> **Requirement**: Give the data again exactly as it appears, excluding any pictures.

─── Data in this exercise

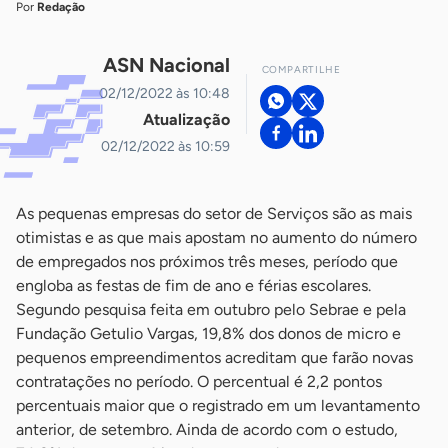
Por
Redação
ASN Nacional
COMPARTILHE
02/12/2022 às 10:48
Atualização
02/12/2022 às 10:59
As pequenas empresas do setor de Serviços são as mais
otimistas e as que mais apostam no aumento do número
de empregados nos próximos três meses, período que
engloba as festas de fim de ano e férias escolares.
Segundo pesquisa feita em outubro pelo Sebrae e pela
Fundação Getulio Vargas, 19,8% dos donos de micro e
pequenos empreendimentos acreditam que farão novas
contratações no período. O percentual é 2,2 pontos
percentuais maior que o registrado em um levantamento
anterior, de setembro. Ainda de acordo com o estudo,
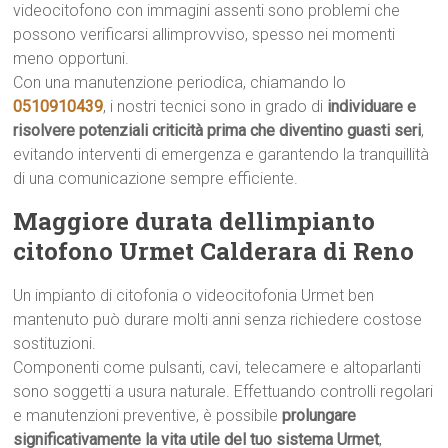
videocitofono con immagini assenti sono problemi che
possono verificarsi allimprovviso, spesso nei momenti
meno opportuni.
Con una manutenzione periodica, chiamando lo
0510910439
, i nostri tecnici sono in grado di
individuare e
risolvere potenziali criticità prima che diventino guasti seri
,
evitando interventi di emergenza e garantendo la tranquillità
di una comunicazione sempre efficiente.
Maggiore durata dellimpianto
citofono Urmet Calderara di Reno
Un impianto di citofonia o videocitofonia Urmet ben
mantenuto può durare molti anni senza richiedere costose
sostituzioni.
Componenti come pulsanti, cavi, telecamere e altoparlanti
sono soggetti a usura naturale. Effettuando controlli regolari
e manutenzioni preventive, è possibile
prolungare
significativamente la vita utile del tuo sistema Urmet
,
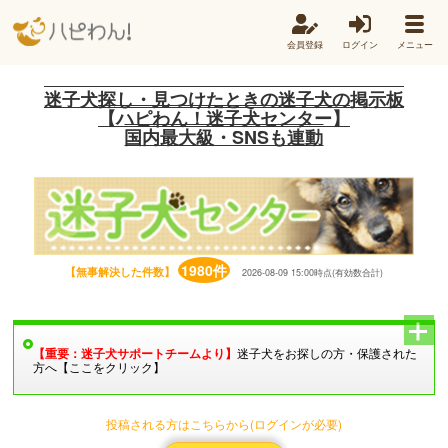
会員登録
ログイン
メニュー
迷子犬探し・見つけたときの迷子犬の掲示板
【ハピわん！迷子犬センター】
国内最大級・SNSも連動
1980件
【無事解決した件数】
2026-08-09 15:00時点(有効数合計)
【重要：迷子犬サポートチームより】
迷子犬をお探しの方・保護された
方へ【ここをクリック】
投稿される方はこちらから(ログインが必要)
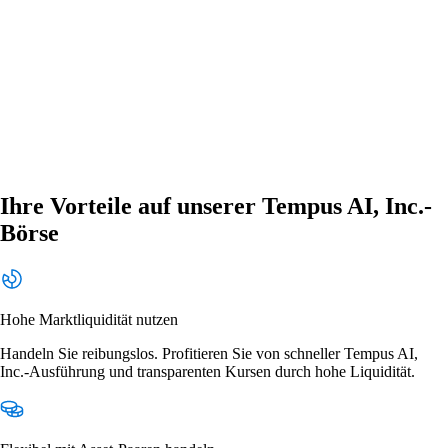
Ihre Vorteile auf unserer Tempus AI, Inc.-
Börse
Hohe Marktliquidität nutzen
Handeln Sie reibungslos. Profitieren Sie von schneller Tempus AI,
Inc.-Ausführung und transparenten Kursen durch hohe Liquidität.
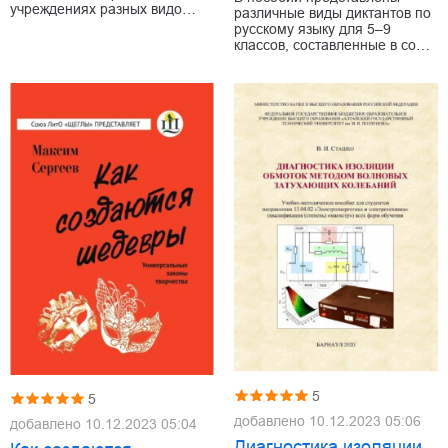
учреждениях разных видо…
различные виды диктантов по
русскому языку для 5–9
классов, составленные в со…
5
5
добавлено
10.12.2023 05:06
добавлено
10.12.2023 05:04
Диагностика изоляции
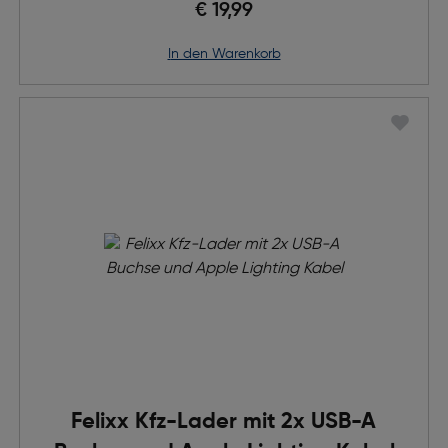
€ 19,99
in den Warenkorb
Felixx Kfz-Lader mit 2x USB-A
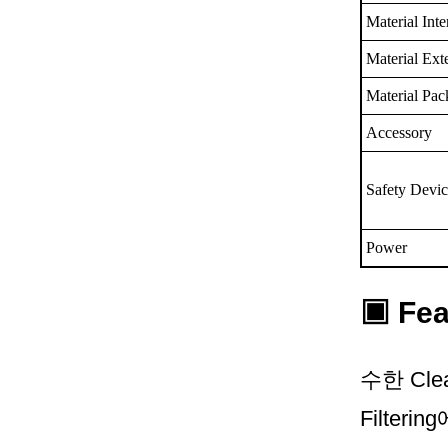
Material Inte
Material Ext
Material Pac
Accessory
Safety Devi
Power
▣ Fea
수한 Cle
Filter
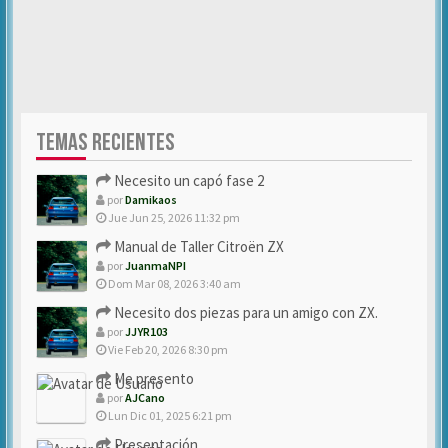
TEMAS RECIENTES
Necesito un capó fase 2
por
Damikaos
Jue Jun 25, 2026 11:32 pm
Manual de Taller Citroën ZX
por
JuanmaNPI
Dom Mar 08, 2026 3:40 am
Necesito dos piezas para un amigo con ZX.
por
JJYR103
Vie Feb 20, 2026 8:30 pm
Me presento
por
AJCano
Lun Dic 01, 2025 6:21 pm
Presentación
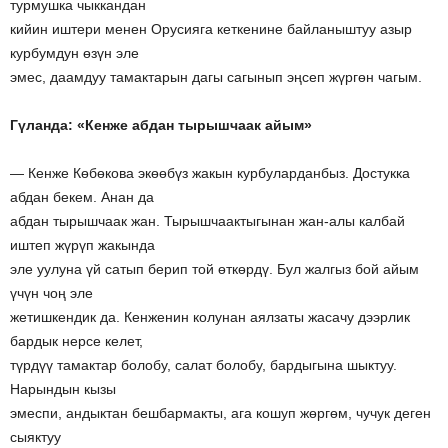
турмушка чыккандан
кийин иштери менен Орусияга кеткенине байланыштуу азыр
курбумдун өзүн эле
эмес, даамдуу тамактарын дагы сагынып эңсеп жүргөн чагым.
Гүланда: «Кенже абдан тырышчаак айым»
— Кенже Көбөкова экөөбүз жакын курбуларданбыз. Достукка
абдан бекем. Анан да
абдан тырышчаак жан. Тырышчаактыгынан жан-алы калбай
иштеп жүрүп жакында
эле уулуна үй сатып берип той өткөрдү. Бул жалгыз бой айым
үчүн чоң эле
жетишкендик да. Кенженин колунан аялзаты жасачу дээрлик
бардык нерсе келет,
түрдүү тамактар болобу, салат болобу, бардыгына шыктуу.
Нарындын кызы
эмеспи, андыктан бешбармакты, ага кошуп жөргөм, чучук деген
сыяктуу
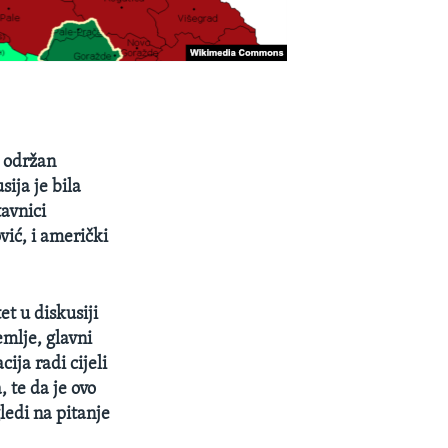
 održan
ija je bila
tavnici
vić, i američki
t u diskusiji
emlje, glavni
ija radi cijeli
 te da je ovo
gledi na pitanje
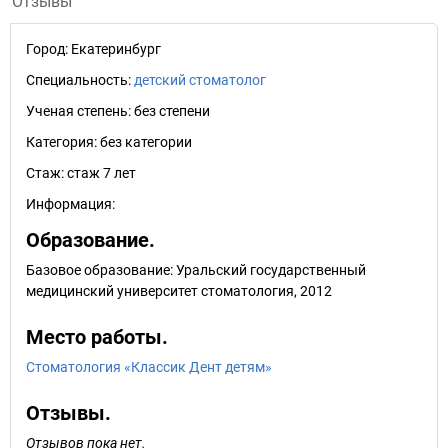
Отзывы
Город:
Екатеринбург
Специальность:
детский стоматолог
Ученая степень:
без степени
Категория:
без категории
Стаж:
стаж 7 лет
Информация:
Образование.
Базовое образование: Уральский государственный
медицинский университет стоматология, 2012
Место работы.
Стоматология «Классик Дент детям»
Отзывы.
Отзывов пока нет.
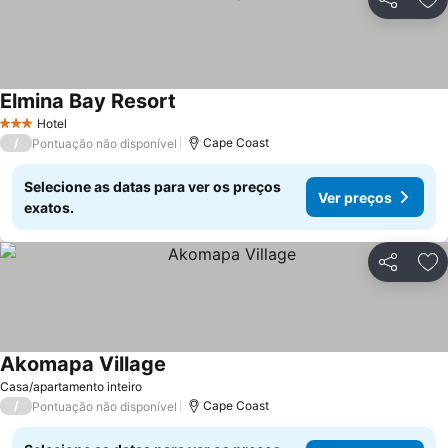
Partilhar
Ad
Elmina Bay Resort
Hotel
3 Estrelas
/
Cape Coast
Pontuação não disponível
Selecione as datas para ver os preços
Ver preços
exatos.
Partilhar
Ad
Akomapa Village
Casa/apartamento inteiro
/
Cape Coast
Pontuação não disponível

──────

> **Response**:
Por
Redação
ASN Nacional
COMPARTILHE
02/12/2022 às 10:48
Atualização
02/12/2022 às 10:59
As pequenas empresas do setor de Serviços são as mais
otimistas e as que mais apostam no aumento do número
de empregados nos próximos três meses, período que
engloba as festas de fim de ano e férias escolares.
Segundo pesquisa feita em outubro pelo Sebrae e pela
Fundação Getulio Vargas, 19,8% dos donos de micro e
pequenos empreendimentos acreditam que farão novas
contratações no período. O percentual é 2,2 pontos
percentuais maior que o registrado em um levantamento
anterior, de setembro. Ainda de acordo com o estudo,
videocitofono con immagini assenti sono problemi che
possono verificarsi allimprovviso, spesso nei momenti
meno opportuni.
Con una manutenzione periodica, chiamando lo
0510910439
, i nostri tecnici sono in grado di
individuare e
risolvere potenziali criticità prima che diventino guasti seri
,
evitando interventi di emergenza e garantendo la tranquillità
di una comunicazione sempre efficiente.
Maggiore durata dellimpianto
citofono Urmet Calderara di Reno
Un impianto di citofonia o videocitofonia Urmet ben
mantenuto può durare molti anni senza richiedere costose
sostituzioni.
Componenti come pulsanti, cavi, telecamere e altoparlanti
sono soggetti a usura naturale. Effettuando controlli regolari
e manutenzioni preventive, è possibile
prolungare
significativamente la vita utile del tuo sistema Urmet
,
会員登録
ログイン
メニュー
迷子犬探し・見つけたときの迷子犬の掲示板
【ハピわん！迷子犬センター】
国内最大級・SNSも連動
1980件
【無事解決した件数】
2026-08-09 15:00時点(有効数合計)
【重要：迷子犬サポートチームより】
迷子犬をお探しの方・保護された
方へ【ここをクリック】
投稿される方はこちらから(ログインが必要)
Ihre Vorteile auf unserer Tempus AI, Inc.-
Börse
Hohe Marktliquidität nutzen
Handeln Sie reibungslos. Profitieren Sie von schneller Tempus AI,
Inc.-Ausführung und transparenten Kursen durch hohe Liquidität.
учреждениях разных видо…
различные виды диктантов по
русскому языку для 5–9
классов, составленные в со…
5
5
добавлено
10.12.2023 05:06
добавлено
10.12.2023 05:04
Диагностика изоляции
€ 19,99
in den Warenkorb
Felixx Kfz-Lader mit 2x USB-A
Material Inte
Material Ext
Material Pac
Accessory
Safety Devi
Power
▣ Fea
수한 Cle
Filter
TEMAS RECIENTES
Necesito un capó fase 2
por
Damikaos
Jue Jun 25, 2026 11:32 pm
Manual de Taller Citroën ZX
por
JuanmaNPI
Dom Mar 08, 2026 3:40 am
Necesito dos piezas para un amigo con ZX.
por
JJYR103
Vie Feb 20, 2026 8:30 pm
Me presento
por
AJCano
Lun Dic 01, 2025 6:21 pm
Presentación
турмушка чыккандан
кийин иштери менен Орусияга кеткенине байланыштуу азыр
курбумдун өзүн эле
эмес, даамдуу тамактарын дагы сагынып эңсеп жүргөн чагым.
Гүланда: «Кенже абдан тырышчаак айым»
— Кенже Көбөкова экөөбүз жакын курбуларданбыз. Достукка
абдан бекем. Анан да
абдан тырышчаак жан. Тырышчаактыгынан жан-алы калбай
иштеп жүрүп жакында
эле уулуна үй сатып берип той өткөрдү. Бул жалгыз бой айым
үчүн чоң эле
жетишкендик да. Кенженин колунан аялзаты жасачу дээрлик
бардык нерсе келет,
түрдүү тамактар болобу, салат болобу, бардыгына шыктуу.
Нарындын кызы
эмеспи, андыктан бешбармакты, ага кошуп жөргөм, чучук деген
сыяктуу
 održan
ija je bila
tavnici
vić, i američki
t u diskusiji
emlje, glavni
ija radi cijeli
 te da je ovo
gledi na pitanje
Отзывы
Город:
Екатеринбург
Специальность:
детский стоматолог
Ученая степень:
без степени
Категория:
без категории
Стаж:
стаж 7 лет
Информация:
Образование.
Базовое образование: Уральский государственный
медицинский университет стоматология, 2012
Место работы.
Стоматология «Классик Дент детям»
Отзывы.
Отзывов пока нет.
Partilhar
Ad
Elmina Bay Resort
Hotel
3 Estrelas
/
Cape Coast
Pontuação não disponível
Selecione as datas para ver os preços
Ver preços
exatos.
Partilhar
Ad
Akomapa Village
Casa/apartamento inteiro
/
Cape Coast
Pontuação não disponível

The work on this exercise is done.